The real source of the electrical energy the alternator produces comes from the mechanical energy the engine puts in, through the front pulley.  Don’t overlook drive pulley problems, therefore.  A loose or glazed drive belt will not necessarily make noise.  Check it for tension and for enough friction to grip the pulley.  There have even been rare cases of pulleys that work themselves loose on the armature shaft, turning the alternator either very slowly or not at all but fooling someone who just tugs once or twice at the drivebelt to see whether it is tight.

The rectifier consists of the set of power diodes at the ends of the alternator stator windings that allow current to flow in the desired direction and block it when it reverses.  These are solid-state devices with no mechanical internals.  A defective rectifier, one with shorted or open diodes, means replacing the alternator.

Inside the alternator is the armature, a special multiple-pole electromagnet consisting of the electric coil that energizes it, a shaft that constitutes the center of the magnet and two opposite poles with opposing fingers, making the lines of electromagnetic force.  ‘Seed’ current from the voltage regulator flows through the armature’s windings building magnetic fields of whatever strength is needed to keep the output voltage within the specified 13- to 14.5-volt range.

This current, the field current, enters and exits the armature through the two slip rings at one end of the shaft.  Each ring is electrically connected to one end of the field coil around the armature shaft.  You should, thus, always find continuity if you measure from one slip ring to the other, and you should never find continuity from a slip ring to the shaft itself, which grounds through the bearings to the case.

The amount of current through the field depends on what the voltage regulator senses is required to keep the charge high enough.  Many factors, including the battery’s state of charge, the number of electrical consumers like blowers and lights and even the ambient temperature, affect this.  The regulator never goes to the extent of a once-popular diagnostic test: full-fielding.  This meant running full system current through the alternator field to distinguish between an alternator and a regulator problem.  It was more accurately an electrical-abuse test: If the alternator could survive full-fielding, it was probably OK at least in the short run. Most modern alternators are now designed to prevent full-fielding.

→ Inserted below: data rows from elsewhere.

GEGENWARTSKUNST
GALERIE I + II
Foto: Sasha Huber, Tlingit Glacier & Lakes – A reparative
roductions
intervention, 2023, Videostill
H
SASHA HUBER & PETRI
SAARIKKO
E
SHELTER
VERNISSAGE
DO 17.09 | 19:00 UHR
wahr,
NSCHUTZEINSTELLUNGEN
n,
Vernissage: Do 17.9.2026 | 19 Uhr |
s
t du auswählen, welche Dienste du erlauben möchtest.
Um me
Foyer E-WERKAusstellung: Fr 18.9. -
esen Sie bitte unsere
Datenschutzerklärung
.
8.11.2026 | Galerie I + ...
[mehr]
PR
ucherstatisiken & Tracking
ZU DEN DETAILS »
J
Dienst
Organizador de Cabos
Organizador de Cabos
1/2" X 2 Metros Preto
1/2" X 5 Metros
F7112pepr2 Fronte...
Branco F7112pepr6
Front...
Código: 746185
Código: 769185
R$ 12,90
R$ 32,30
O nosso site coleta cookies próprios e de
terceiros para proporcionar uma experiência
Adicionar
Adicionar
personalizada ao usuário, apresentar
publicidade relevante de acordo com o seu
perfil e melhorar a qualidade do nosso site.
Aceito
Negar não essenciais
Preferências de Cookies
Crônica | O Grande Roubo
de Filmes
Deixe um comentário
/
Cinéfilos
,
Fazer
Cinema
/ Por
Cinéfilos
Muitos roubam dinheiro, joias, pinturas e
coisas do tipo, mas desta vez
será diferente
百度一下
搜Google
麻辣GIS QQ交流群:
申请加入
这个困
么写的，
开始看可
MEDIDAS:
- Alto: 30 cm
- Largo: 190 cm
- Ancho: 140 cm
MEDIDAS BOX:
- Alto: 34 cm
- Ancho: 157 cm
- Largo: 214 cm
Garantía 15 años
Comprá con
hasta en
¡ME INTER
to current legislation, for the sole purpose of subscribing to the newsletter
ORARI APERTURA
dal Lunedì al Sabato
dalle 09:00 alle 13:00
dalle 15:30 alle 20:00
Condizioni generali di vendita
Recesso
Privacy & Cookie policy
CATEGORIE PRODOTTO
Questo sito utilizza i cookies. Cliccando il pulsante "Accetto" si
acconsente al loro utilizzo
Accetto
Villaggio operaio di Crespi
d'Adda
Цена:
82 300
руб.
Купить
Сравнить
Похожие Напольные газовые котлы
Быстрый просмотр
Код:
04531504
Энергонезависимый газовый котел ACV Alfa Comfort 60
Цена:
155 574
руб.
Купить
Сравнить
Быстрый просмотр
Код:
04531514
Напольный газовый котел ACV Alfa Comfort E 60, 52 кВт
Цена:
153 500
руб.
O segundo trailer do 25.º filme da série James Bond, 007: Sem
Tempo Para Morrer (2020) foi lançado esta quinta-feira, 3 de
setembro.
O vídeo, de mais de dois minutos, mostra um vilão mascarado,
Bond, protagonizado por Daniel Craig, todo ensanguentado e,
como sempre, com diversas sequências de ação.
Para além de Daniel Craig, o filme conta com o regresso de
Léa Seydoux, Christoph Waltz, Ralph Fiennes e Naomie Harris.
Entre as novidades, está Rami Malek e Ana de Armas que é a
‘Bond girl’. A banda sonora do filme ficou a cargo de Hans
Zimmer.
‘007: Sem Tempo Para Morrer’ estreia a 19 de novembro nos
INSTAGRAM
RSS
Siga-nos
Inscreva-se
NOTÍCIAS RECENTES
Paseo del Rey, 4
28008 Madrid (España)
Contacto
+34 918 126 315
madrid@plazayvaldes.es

The regulator itself consists of a microprocessor/power transistor that converts input from ground and power to output through the field coils.  The lower the output voltage, the higher the field current and vice-versa.  This keeps the output voltage constant.  The regulator is one unit with the carbon brushes that contact the armature’s slip rings.  These are items that wear out, eventually.  It is possible to replace the regulator/brush unit individually rather than the alternator complete, but many dealers find that other wear elements of the alternator, such as the bearings on either end of the armature, have a similar useful life.  They argue that replacement of the alternator complete not only reduces the chances of a comeback, but also turns out more economical over the useful life of the vehicle.